Nutritional Differences
The biggest nutritional gap between red and white meat shows up in iron, B12, zinc, and saturated fat. Red meat is substantially richer in heme iron, the form your body absorbs most efficiently. Cooked beef sirloin contains about 2.64 mg of heme iron per 100 grams, and lamb chops provide around 2.25 mg. Chicken breast, by comparison, delivers just 0.16 mg of heme iron per 100 grams. Even a chicken leg only reaches 0.42 mg. That difference matters for people at risk of iron deficiency.
Red meat is also one of the most significant dietary sources of vitamin B12 and zinc. Across different population groups in the U.S., meat contributes 20 to 40 percent of total B12 intake and 11 to 29 percent of zinc intake. Red meat punches above its weight in both categories compared to poultry.
Where white meat has the advantage is saturated fat. A 100-gram serving of raw chicken breast contains about 0.56 grams of saturated fat. Skinless chicken leg comes in at roughly 1 gram. Red meat ranges much higher: lean ground beef (5% fat) has about 2.2 grams per 100 grams, a pork loin chop sits around 2.5 grams, and fattier cuts like lamb chops can reach nearly 7 grams. That said, the leanest cuts of red meat can overlap with some poultry. Ground bison at 2.9 grams isn’t dramatically different from ground turkey at 2.0 grams. The cut matters as much as the category.
Health Concerns With Red Meat
In 2015, the International Agency for Research on Cancer classified red meat as “probably carcinogenic to humans,” placing it in Group 2A. A panel of 22 experts from 10 countries reviewed the accumulated evidence and found a link primarily with colorectal cancer, with smaller associations for pancreatic and prostate cancer. The classification was based on limited but consistent human evidence combined with strong biological mechanisms explaining how red meat could promote cancer development. Heme iron and compounds formed during high-heat cooking are among the suspected drivers.

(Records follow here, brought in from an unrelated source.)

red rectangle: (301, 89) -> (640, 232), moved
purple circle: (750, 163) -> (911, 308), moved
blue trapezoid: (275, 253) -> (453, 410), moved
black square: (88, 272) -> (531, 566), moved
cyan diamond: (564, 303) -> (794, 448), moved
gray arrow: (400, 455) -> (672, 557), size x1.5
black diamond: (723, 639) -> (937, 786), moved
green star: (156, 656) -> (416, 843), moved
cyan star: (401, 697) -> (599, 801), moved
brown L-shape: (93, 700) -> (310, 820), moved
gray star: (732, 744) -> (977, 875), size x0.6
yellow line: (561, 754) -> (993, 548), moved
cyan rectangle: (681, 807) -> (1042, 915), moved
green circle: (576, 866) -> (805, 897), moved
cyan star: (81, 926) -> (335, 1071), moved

Processed meat, which can come from either red or white sources but is most commonly made from red meat (bacon, sausage, hot dogs, deli meats), received an even stronger classification: Group 1, meaning there is sufficient evidence it causes cancer in humans.
The World Cancer Research Fund recommends keeping red meat intake to no more than three portions per week, which works out to roughly 350 to 500 grams (12 to 18 ounces) of cooked meat. White meat does not carry the same cancer risk classification, and no comparable intake limits exist for poultry.

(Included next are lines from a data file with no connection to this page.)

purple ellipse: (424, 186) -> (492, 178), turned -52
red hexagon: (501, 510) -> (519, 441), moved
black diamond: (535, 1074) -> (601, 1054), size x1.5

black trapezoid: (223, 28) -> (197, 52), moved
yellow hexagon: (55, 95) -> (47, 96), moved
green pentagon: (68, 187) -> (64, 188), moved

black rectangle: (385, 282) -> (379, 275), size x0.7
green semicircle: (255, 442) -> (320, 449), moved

Where Duck and Goose Fit In
Duck and goose breast meat looks dark enough to pass for red meat, but both are officially classified as poultry and therefore white meat. The darker color comes from the fact that these birds actually fly, so their flight muscles need more oxygen and develop higher myoglobin levels. The USDA notes that game birds, which spend even more time in flight, can have breast meat as dark as their leg meat. Despite the appearance, these birds are not associated with the same health risks as mammalian red meat.
Choosing Between Them
Neither red nor white meat is categorically good or bad. Red meat delivers more iron, zinc, and B12 per serving, which makes it particularly useful for people prone to anemia or nutrient deficiencies. White meat is lower in saturated fat and doesn’t carry the same cancer risk associations, making it a reasonable default protein for people eating meat frequently.

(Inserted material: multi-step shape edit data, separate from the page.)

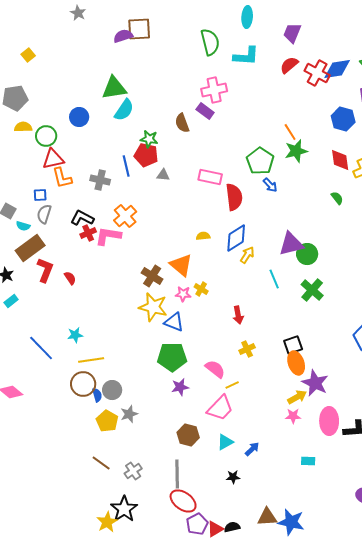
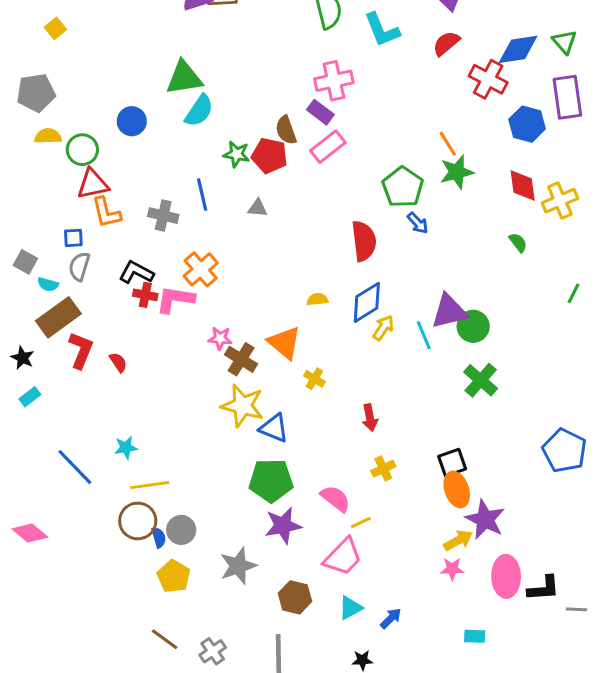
cyan L-shape: (246, 56) -> (382, 30), turned 64
red cross: (317, 73) -> (488, 79), moved
red pentagon: (146, 155) -> (270, 156), moved
pink rectangle: (210, 177) -> (328, 147), moved, turned -50
red cross: (88, 233) -> (145, 295), turned 35
cyan line: (274, 279) -> (424, 335), moved
pink star: (183, 294) -> (220, 338), moved
purple star: (180, 387) -> (283, 525), size x1.4
gray star: (129, 414) -> (238, 566), moved, size x1.4

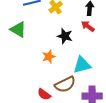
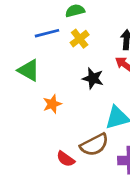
orange star: (49, 57) -> (52, 104), moved

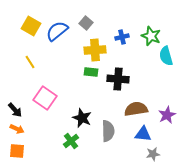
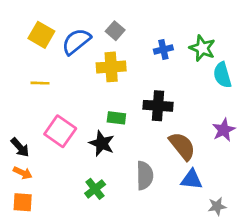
yellow cross: (95, 50) -> (111, 67), moved
yellow line: (30, 62) -> (40, 83), turned -56
green rectangle: (91, 72) -> (116, 118), moved
brown semicircle: (136, 109) -> (182, 146), turned 60
purple star: (167, 115) -> (224, 130), moved
black star: (82, 118) -> (102, 143), moved
gray star: (153, 154) -> (217, 206), moved

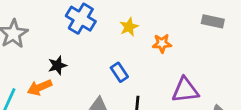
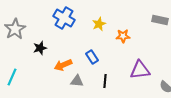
black star: (57, 65) -> (40, 48), moved
orange arrow: (40, 87) -> (63, 65), moved

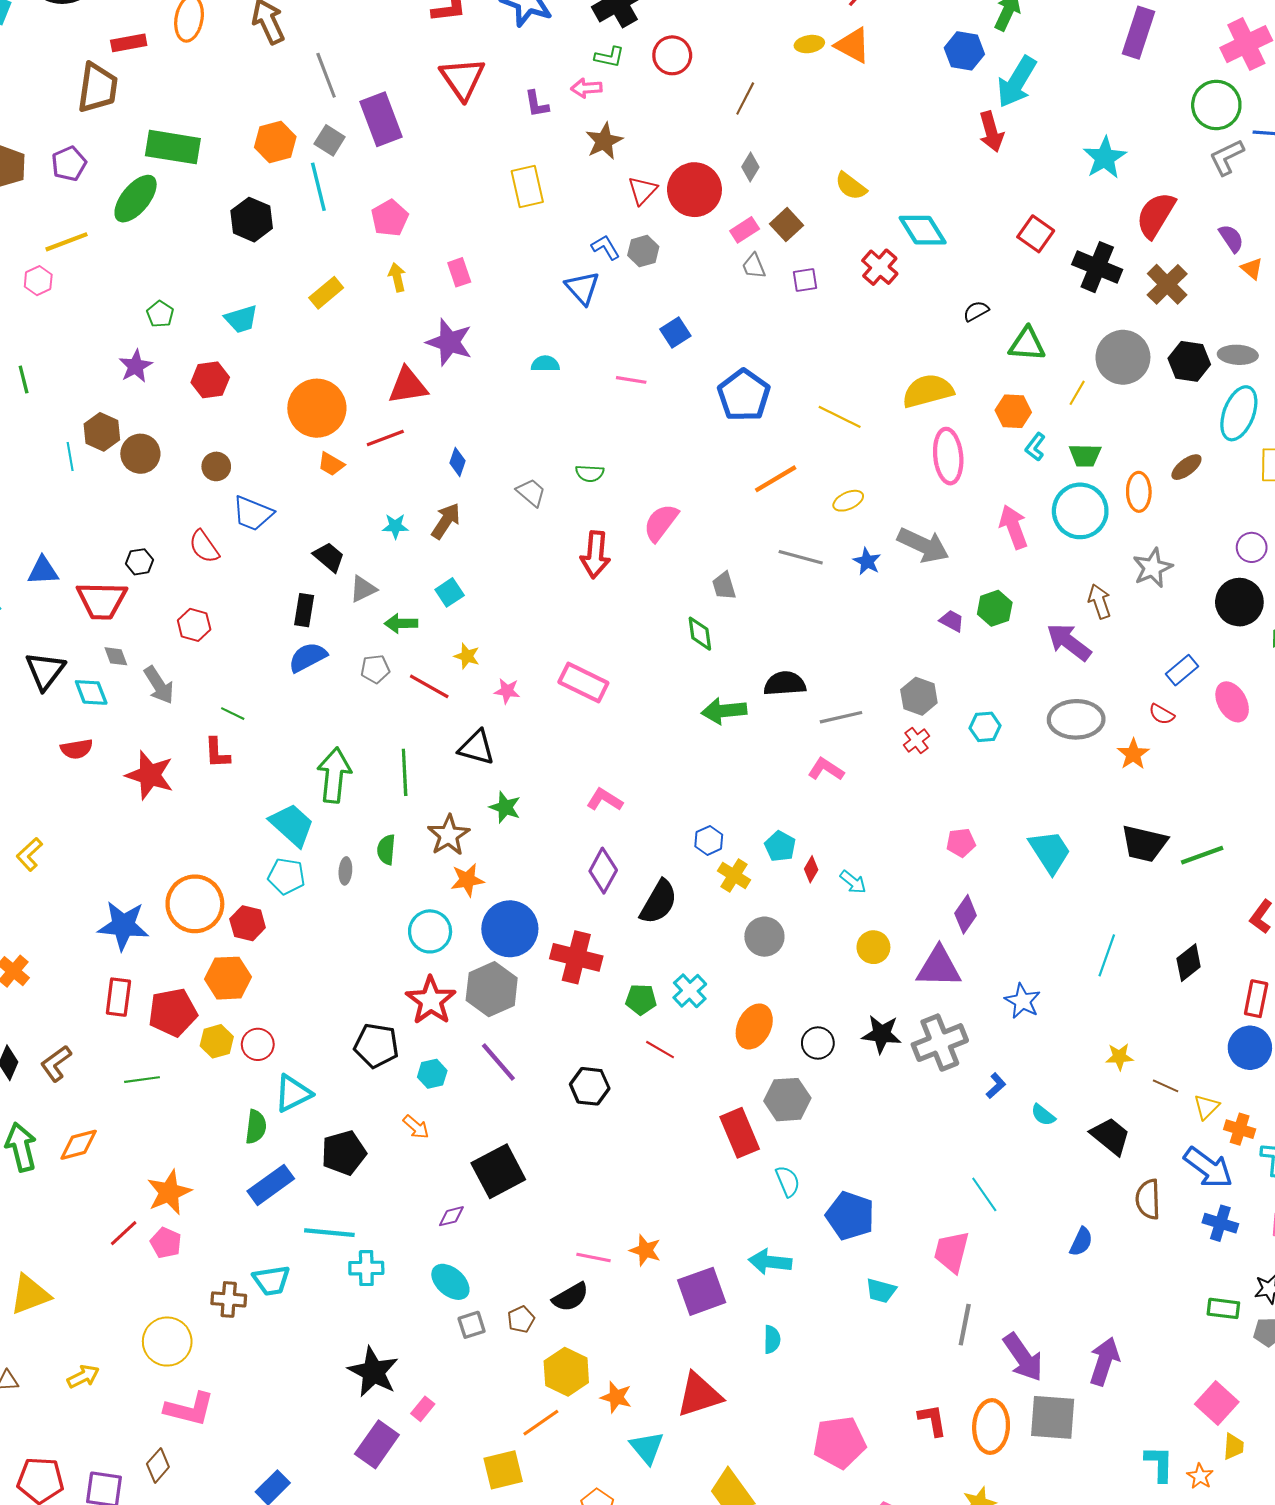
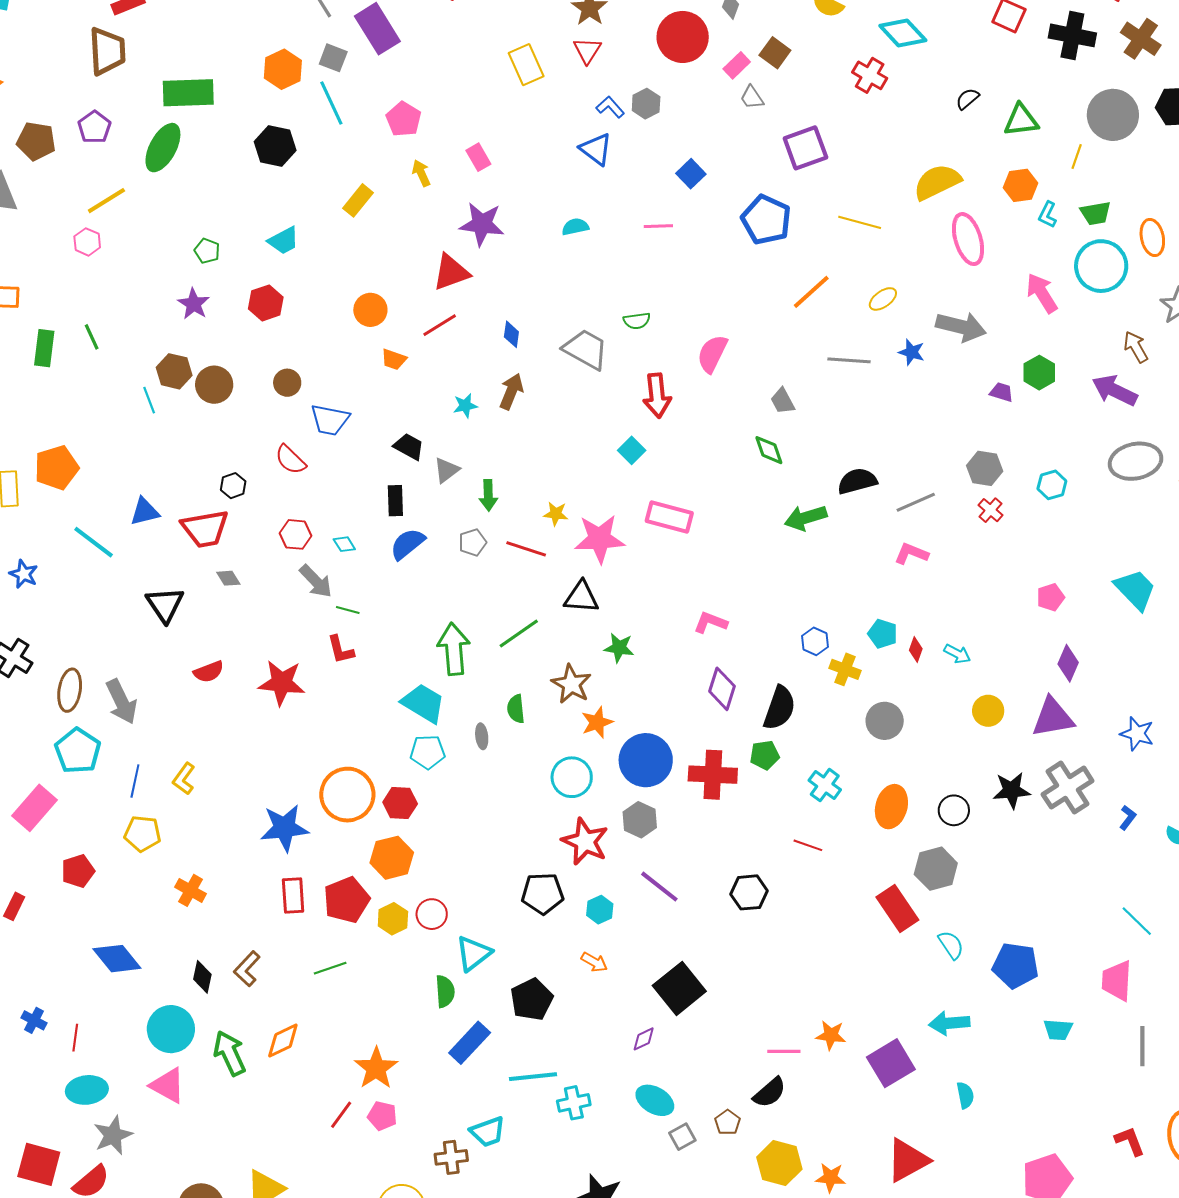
red triangle: (642, 191) -> (587, 50), moved
purple square: (805, 280) -> (805, 148), moved, size x1.8
orange circle: (317, 408) -> (370, 310), size x0.6
gray trapezoid: (531, 492) -> (586, 349), size x1.6
cyan square: (450, 592) -> (632, 450), moved
green arrow: (401, 623) -> (488, 495), turned -80
gray arrow: (159, 685) -> (316, 581), moved
pink star: (507, 691) -> (600, 539), size x2.0
cyan diamond: (91, 692) -> (344, 544), moved, size x0.7
green line: (405, 772) -> (519, 634), turned 69
gray hexagon: (492, 989) -> (640, 820), size x0.7
green pentagon: (641, 999) -> (765, 755), moved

The practical takeaway is that how much you eat and how it’s prepared matter more than a strict red-versus-white divide. Lean cuts of red meat within the recommended weekly range offer nutritional benefits without outsized risk. Processed versions of either type are the bigger concern. And pork, regardless of what any ad campaign told you, counts toward your red meat total.